** PROBLEM **
Return the lines of the material below exactly, beginning with the line that has "This screenshot has width=768, height=2278." in it and finishing with the line that has "What do you see at coordinates (29, 2078)" in it. Leave all pictures aside.
[RECORD SET — start]
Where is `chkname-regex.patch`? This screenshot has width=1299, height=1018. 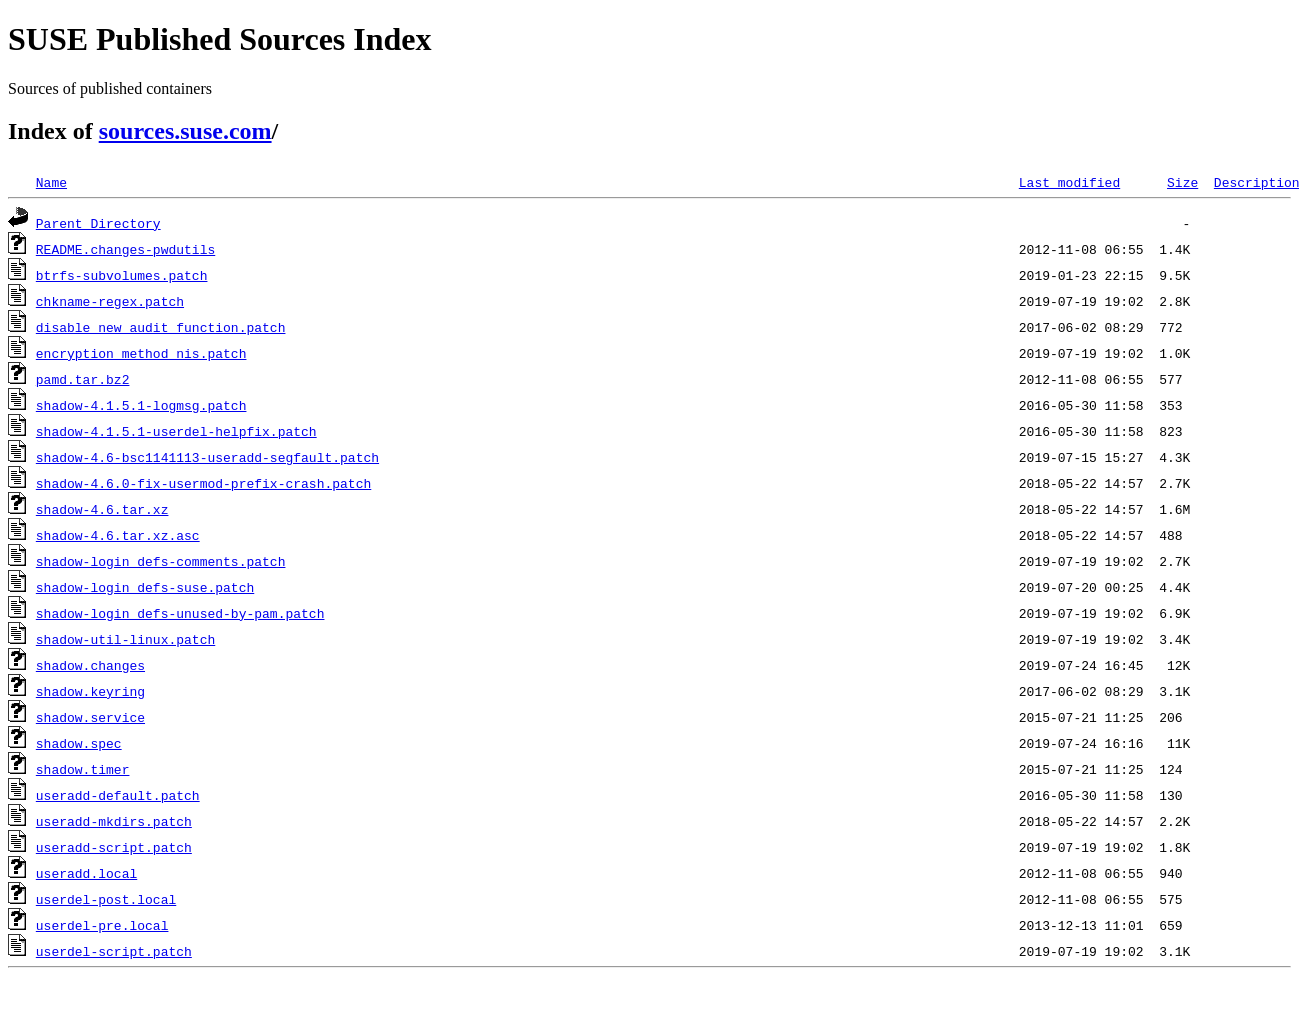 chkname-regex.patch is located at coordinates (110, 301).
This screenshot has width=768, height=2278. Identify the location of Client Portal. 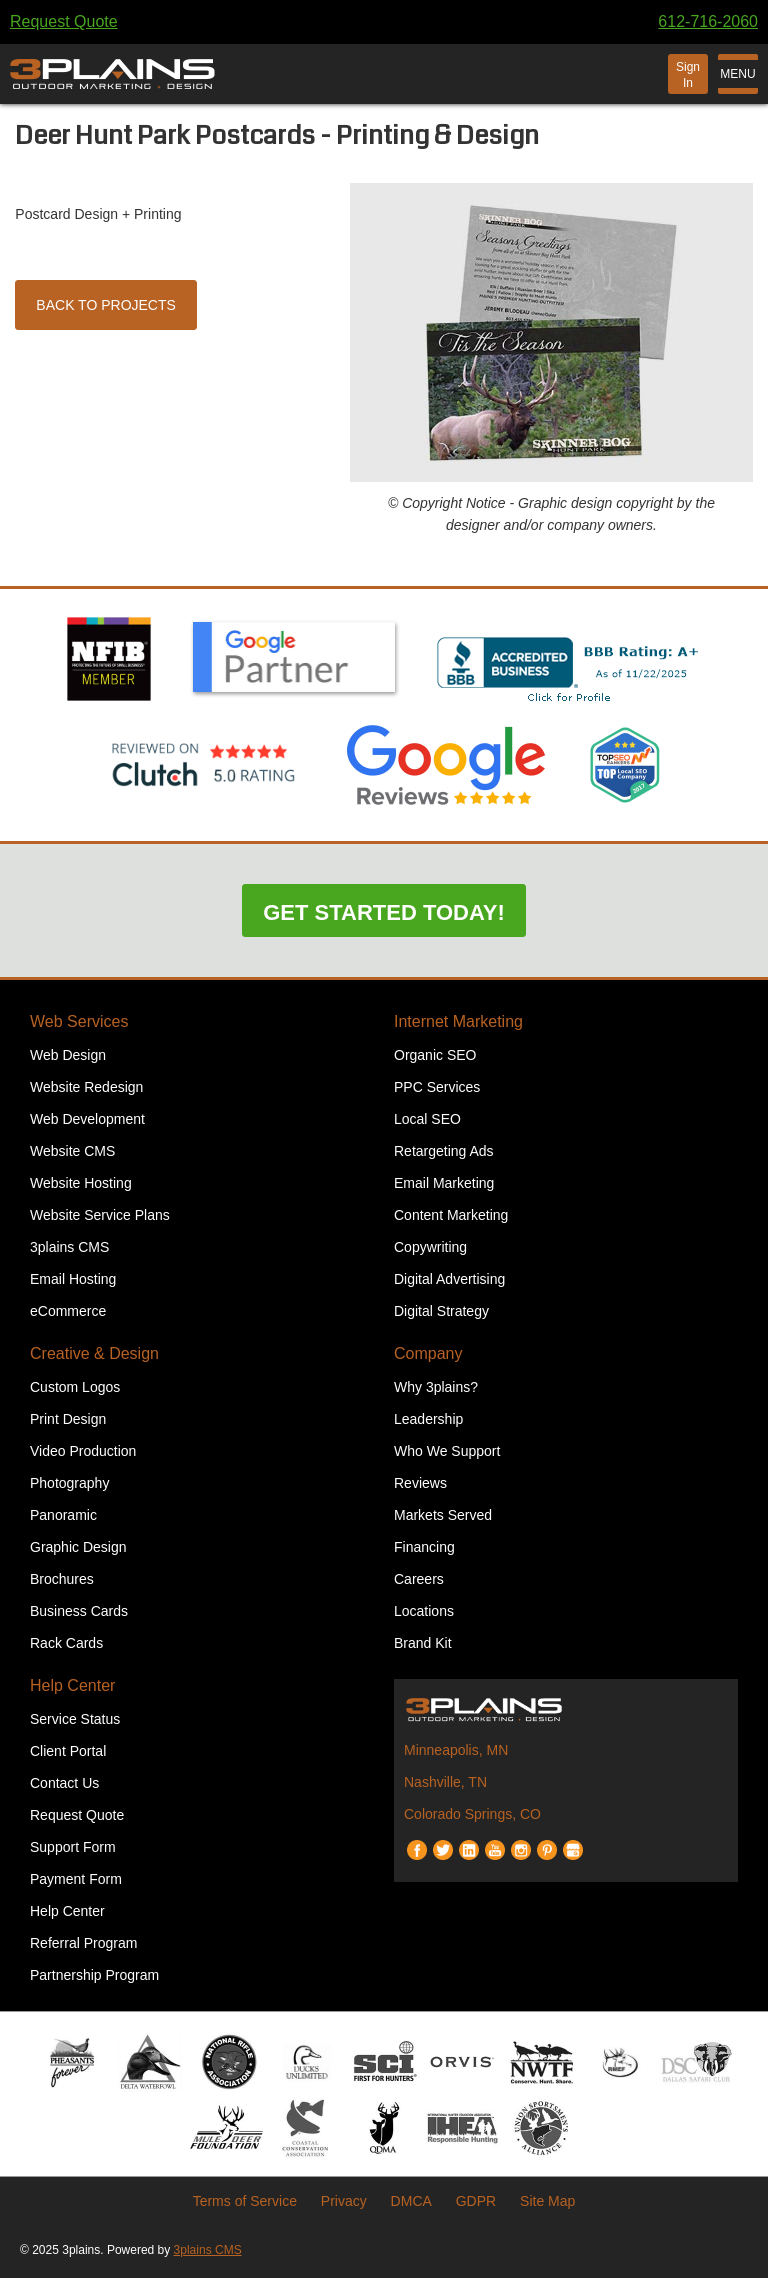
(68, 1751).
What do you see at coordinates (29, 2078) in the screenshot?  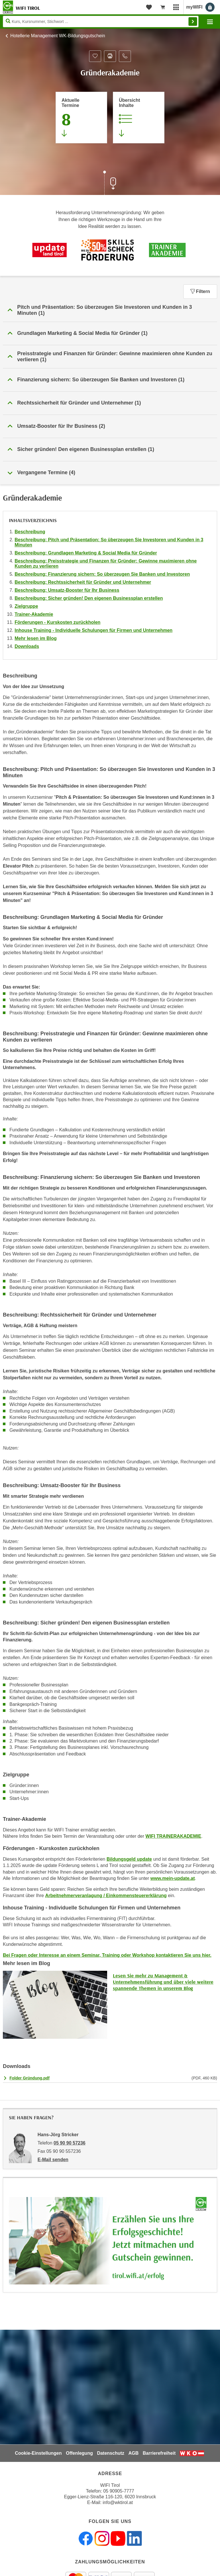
[RECORD SET — finish]
[RECORD SET — start]
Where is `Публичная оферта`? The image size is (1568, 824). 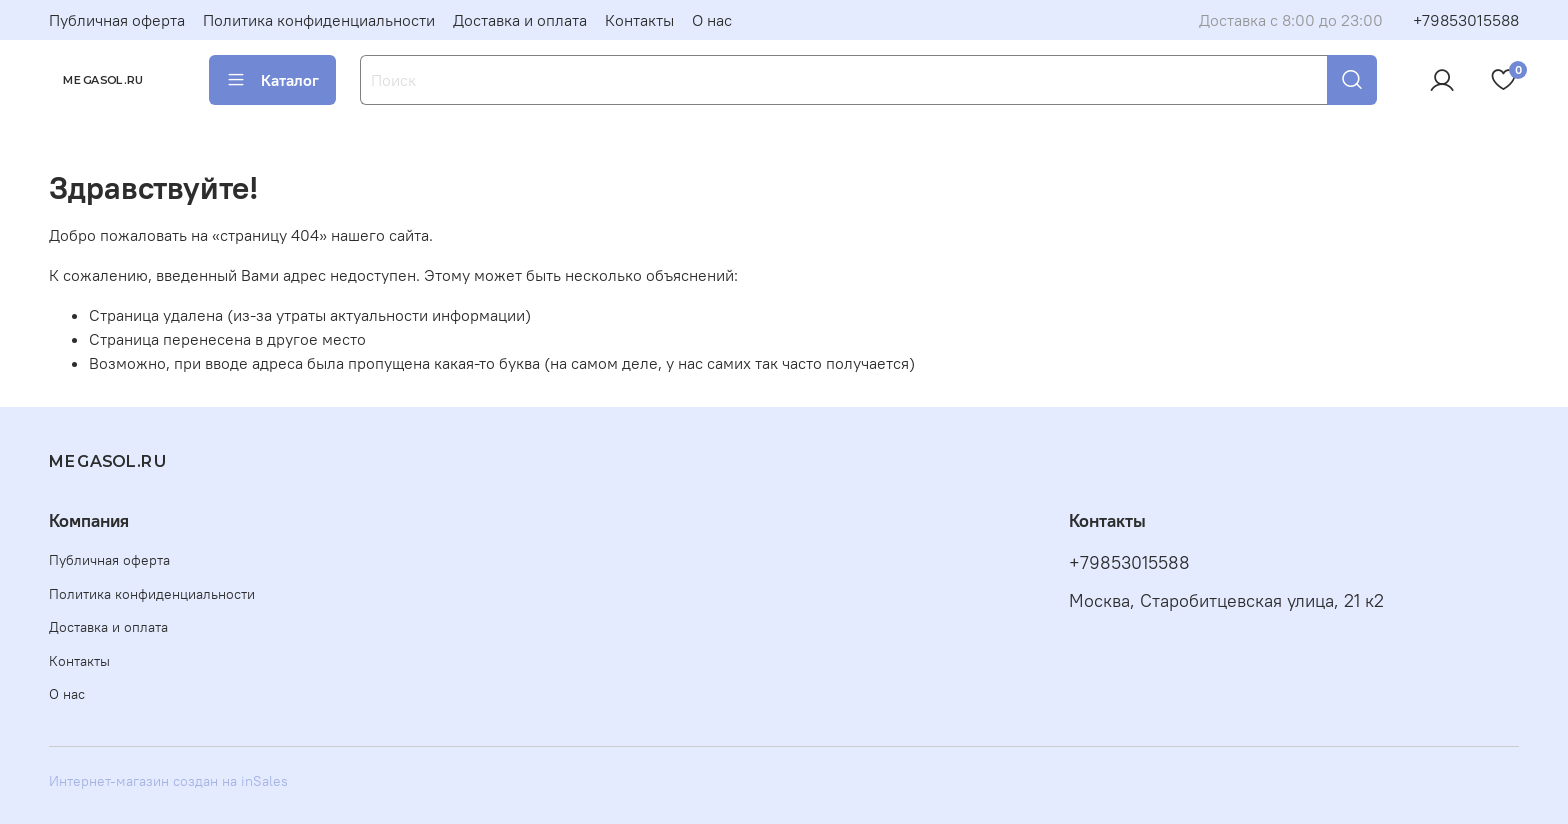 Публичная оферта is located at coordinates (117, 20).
[RECORD SET — finish]
[RECORD SET — start]
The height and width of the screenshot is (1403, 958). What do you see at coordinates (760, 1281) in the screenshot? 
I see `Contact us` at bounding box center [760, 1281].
[RECORD SET — finish]
** RESULT **
This screenshot has width=768, height=2278. Identify the location of Client Portal. 
(68, 1751).
What do you see at coordinates (29, 2078) in the screenshot?  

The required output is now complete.